June 1, 2020 feature

ConvoKit: An open-source toolkit to aid the analysis of conversations

by Ingrid Fadelli , Tech Xplore

In recent years, researchers have developed increasingly advanced natural language processing (NLP) techniques that can be trained to process, interpret and respond to sentences in human languages. In addition, some have developed toolkits that can guide researchers who are developing, training and evaluating NLP techniques.

Researchers at Cornell University have recently put together a new toolkit, dubbed ConvoKit, containing existing tools, methods and data that are ideal for developing and training NLP models designed to analyze human conversations and social interactions. This new toolkit, presented in a paper set to be presented at the SIGDIAL conference next month, makes a variety of cutting-edge techniques accessible to users with different levels of technical expertise.

"Through conversations, we discuss, collaborate, empathize and make our voices heard," Caleb Chiam, one of the researchers who developed the toolkit, told TechXplore. "Existing NLP toolkits, however, are not designed to work directly with conversational structures. ConvoKit fills that gap, as it is designed to make computational tools for conversational analysis accessible to users—no matter their technical background."

ConvoKit presents conversational data in a simple, user-friendly format. This basic format allows both expert and non-expert developers to explore and annotate the data, as well as running computations on it.

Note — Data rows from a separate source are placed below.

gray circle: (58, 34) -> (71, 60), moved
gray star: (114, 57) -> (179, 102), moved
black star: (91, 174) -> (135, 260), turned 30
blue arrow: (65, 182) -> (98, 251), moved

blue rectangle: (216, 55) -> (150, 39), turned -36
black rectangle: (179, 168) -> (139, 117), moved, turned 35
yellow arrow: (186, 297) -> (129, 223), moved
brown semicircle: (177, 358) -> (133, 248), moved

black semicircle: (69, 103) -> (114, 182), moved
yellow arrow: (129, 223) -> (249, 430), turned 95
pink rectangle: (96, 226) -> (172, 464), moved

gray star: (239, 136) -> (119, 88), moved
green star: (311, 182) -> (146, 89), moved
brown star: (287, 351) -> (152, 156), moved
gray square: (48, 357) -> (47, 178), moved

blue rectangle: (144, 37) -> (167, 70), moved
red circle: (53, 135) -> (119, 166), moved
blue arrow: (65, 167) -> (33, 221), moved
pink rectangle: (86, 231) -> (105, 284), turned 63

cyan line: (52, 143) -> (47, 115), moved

"Every conversation is about some set of individuals speaking to each other, saying certain things, in a specific order," Chiam explained. "We might typically record those conversations as transcripts—think, for example, of the transcripts we have of every "Friends' episode or every Supreme Court session (both of which are available in ConvoKit format, among many others). ConvoKit represents a set of such conversations as a 'corpus.'"

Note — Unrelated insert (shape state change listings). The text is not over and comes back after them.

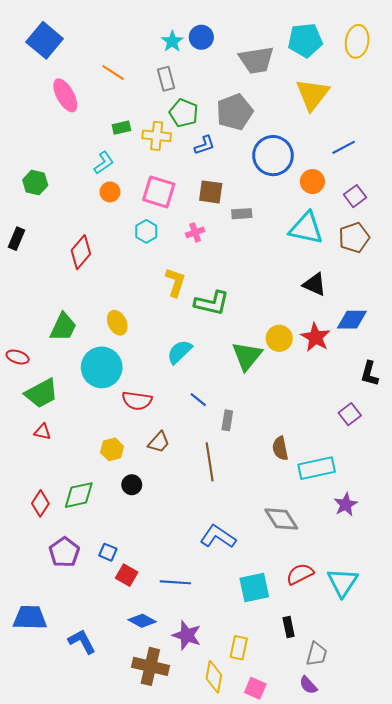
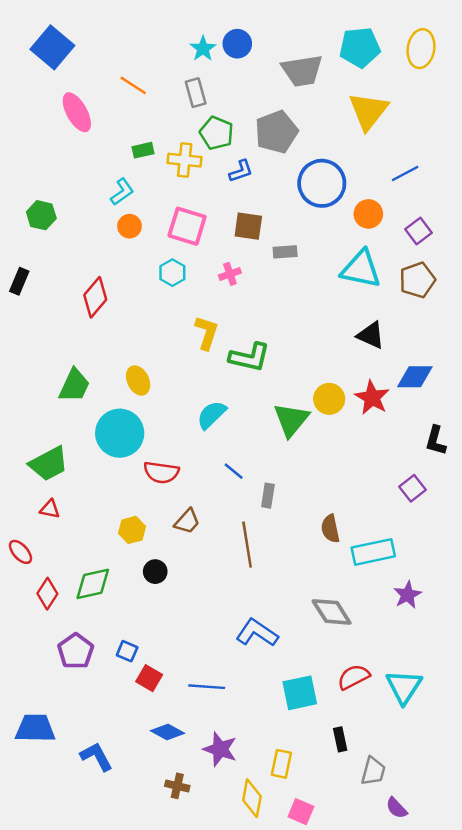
red ellipse: (18, 357) -> (20, 552), moved, turned 30
brown cross: (150, 666) -> (177, 786), size x0.6
purple semicircle: (308, 685) -> (397, 808), moved

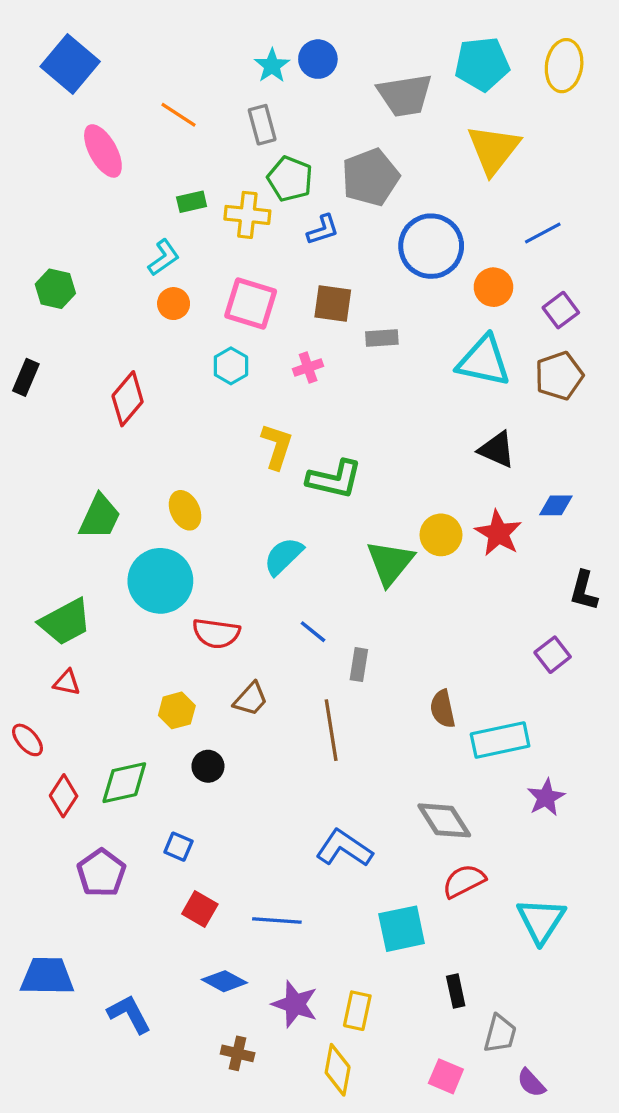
blue diamond: (415, 377) -> (556, 505), size x0.7
blue square: (127, 651) -> (178, 847), moved
red semicircle: (354, 677) -> (464, 881), moved
yellow rectangle: (281, 764) -> (357, 1011), moved
pink square: (301, 812) -> (446, 1076), moved

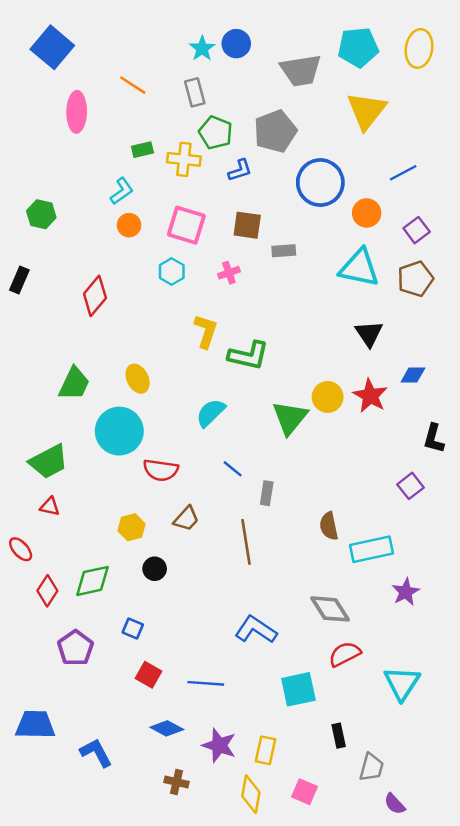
pink ellipse: (103, 151) -> (77, 112), turned 30
black triangle: (497, 450) -> (369, 334), turned 32
pink square: (446, 1076) -> (304, 792), moved

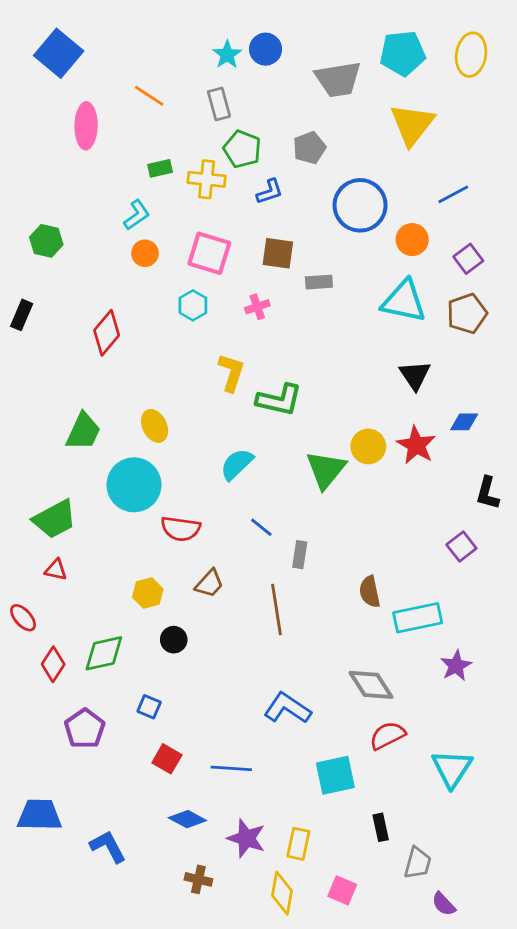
gray pentagon: (275, 131) -> (309, 148), size x0.7

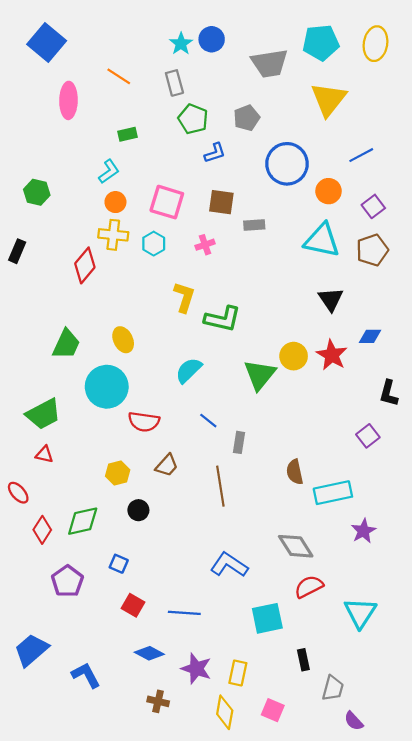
yellow cross: (207, 179) -> (113, 235), moved
blue trapezoid: (39, 815) -> (31, 650), turned -42

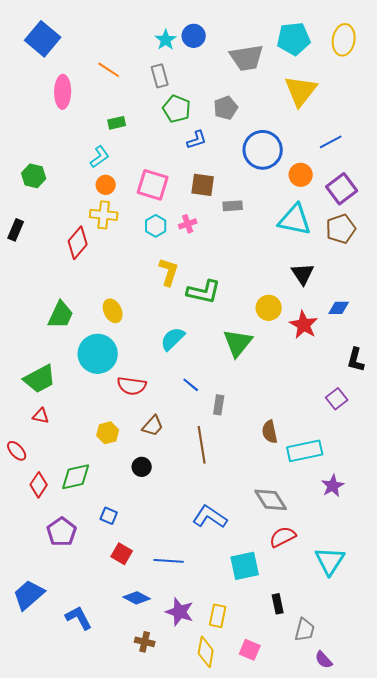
purple square: (373, 206) -> (342, 189), size x1.4
cyan hexagon: (154, 244) -> (156, 226), moved
yellow circle: (294, 356) -> (269, 308), moved
black circle: (138, 510) -> (142, 467), moved

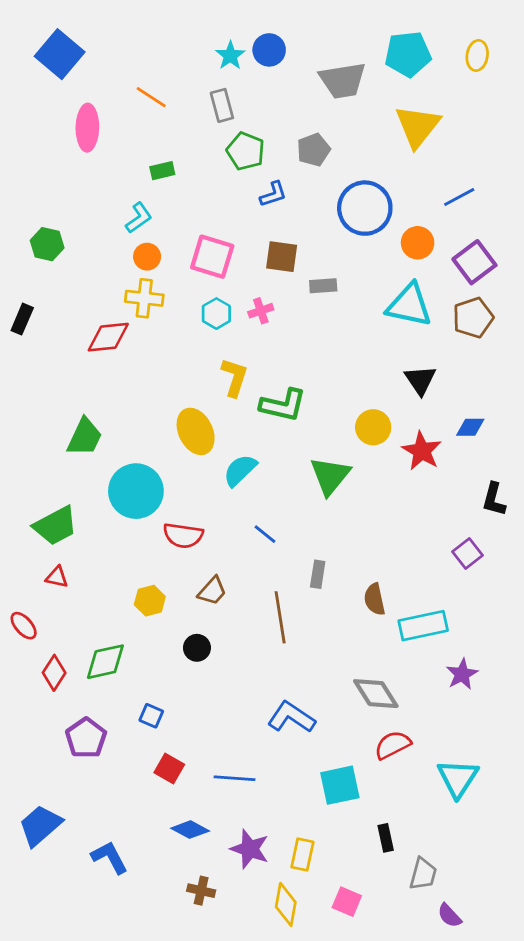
yellow ellipse: (344, 40) -> (477, 55), size x0.7
red diamond: (78, 243) -> (108, 337), turned 44
yellow ellipse: (113, 311) -> (196, 431), moved, size x1.4
gray rectangle: (219, 405) -> (318, 574), moved

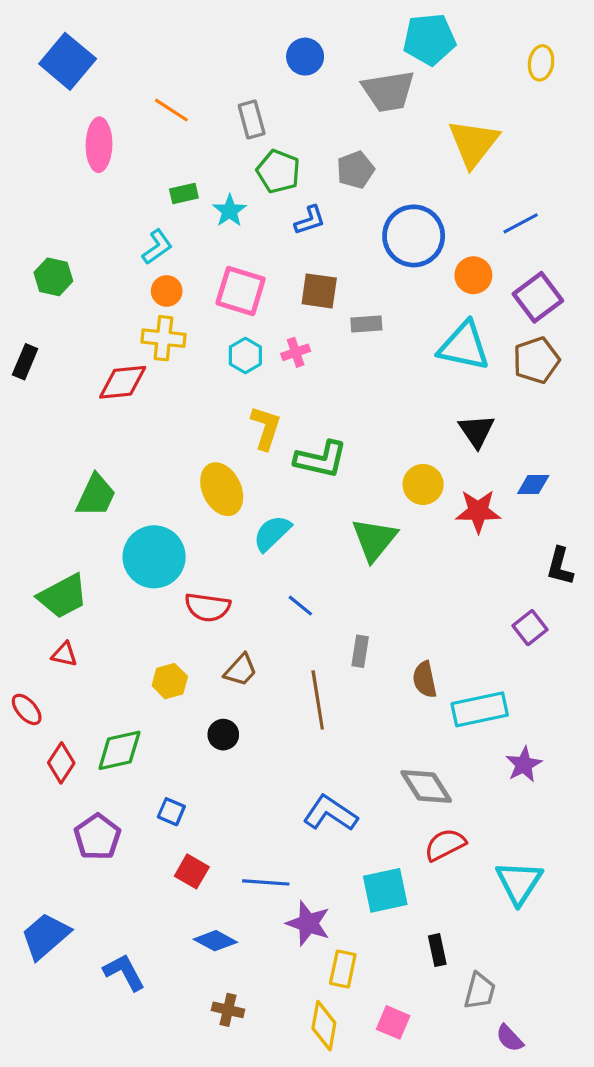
cyan pentagon: (408, 54) -> (429, 39), moved
cyan star: (230, 55) -> (230, 211), moved
red star: (422, 451) -> (478, 511), turned -30
purple star: (250, 849) -> (308, 923), moved

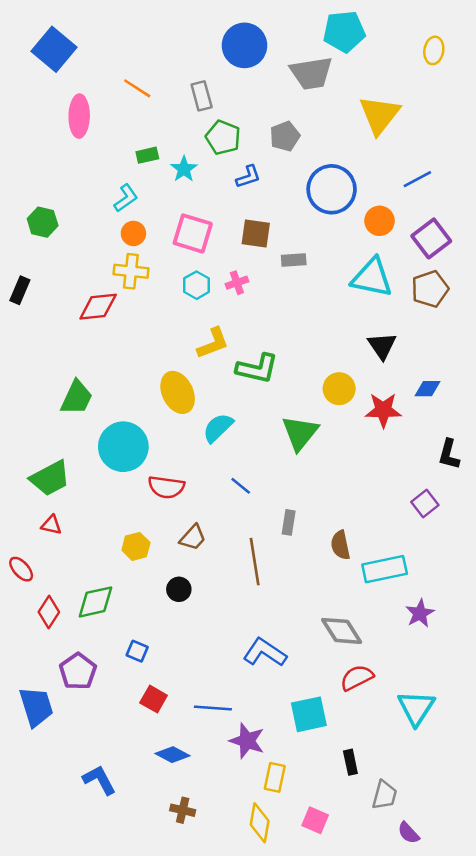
blue circle: (305, 57) -> (244, 45), size x1.5
yellow L-shape: (266, 428) -> (213, 343), turned 51
blue trapezoid: (46, 936) -> (36, 707), moved, turned 114

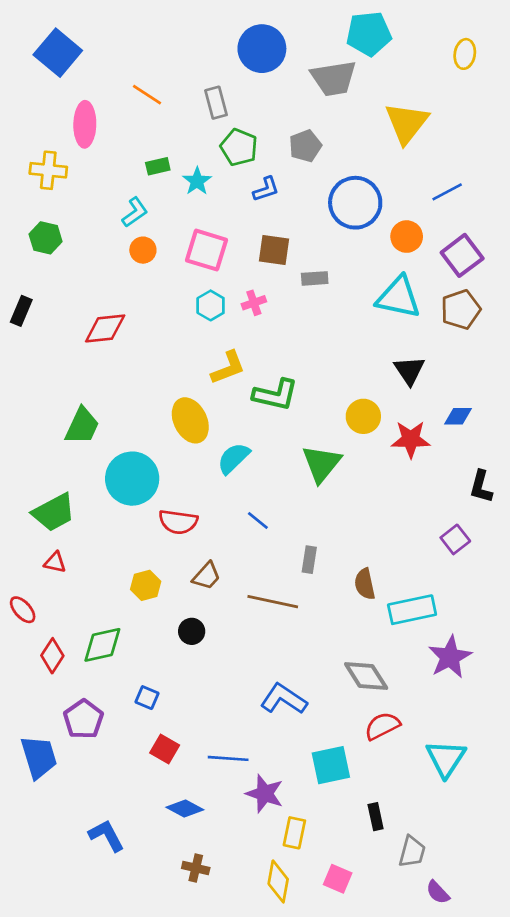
yellow cross: (131, 271) -> (48, 170), moved
brown line: (255, 562) -> (273, 602), turned -69
purple star: (420, 613) -> (450, 657), size x1.4

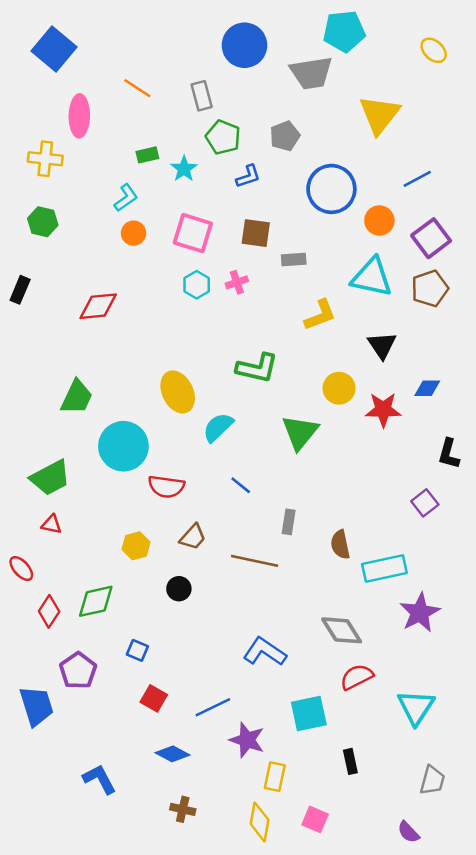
yellow ellipse: (465, 54) -> (434, 50), turned -56
yellow L-shape: (228, 368) -> (320, 315), moved
blue line: (228, 758) -> (213, 707), turned -30
gray trapezoid: (412, 852) -> (432, 780), moved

In ConvoKit, every corpus of conversations has three main elements or components, namely speakers (i.e., who is speaking), conversations (i.e., the overall exchange between two or more speakers) and utterances (i.e., what was said by a speaker at different points during a conversation). These three elements are considered 'first-class objects," which means that the toolkit enables their use as primary units of analysis.

A user could, for example, use ConvoKit to predict which speakers are more likely to mimic the linguistic style of other speakers, what conversations are more likely to become 'toxic' based on how they started off, or which utterances are polite and which ones are rude. This makes it ideal for conducting analyses that focus on specific aspects of conversations.

"ConvoKit's structure makes it easy to explore conversations," Chiam said. "For example, with these data structures, it is straightforward to pick any speaker in the dataset and go through the utterances made by that speaker and the conversations they have started. Similarly, you could choose any conversation in the dataset and iterate through the utterances that form the conversation or the speakers that were involved."

The new toolkit developed by Chiam and his colleagues also has a variety of transformers built into it, which enable more in-depth analyses. Transformers are modules that can be easily run on a conversational corpus, analyzing them using sophisticated machine learning and NLP methods.

"These computational methods can be adapted and applied to any given conversational corpus," Chiam said. "Moreover, ConvoKit users can design their own transformers for their own custom analysis. One can find examples of customized transformer features listed on convokit.cornell.edu. These include things like linguistic coordination, politeness strategies, prompt types, and much more."

The new toolkit could prove extremely valuable for both developers and non-expert tech enthusiasts who are trying to create tools for the automatic analysis of conversations. ConvoKit is very easy to use and highly customizable, which makes it ideal for a variety of NLP applications.

"ConvoKit is in active development," Chiam said. "While much of the codebase is stable at this point, we have in the works many more methods and datasets that are currently being developed as part of our other active research. Also, since this is an open-source effort, we expect external contributions as well. Follow our GitHub page for the latest updates."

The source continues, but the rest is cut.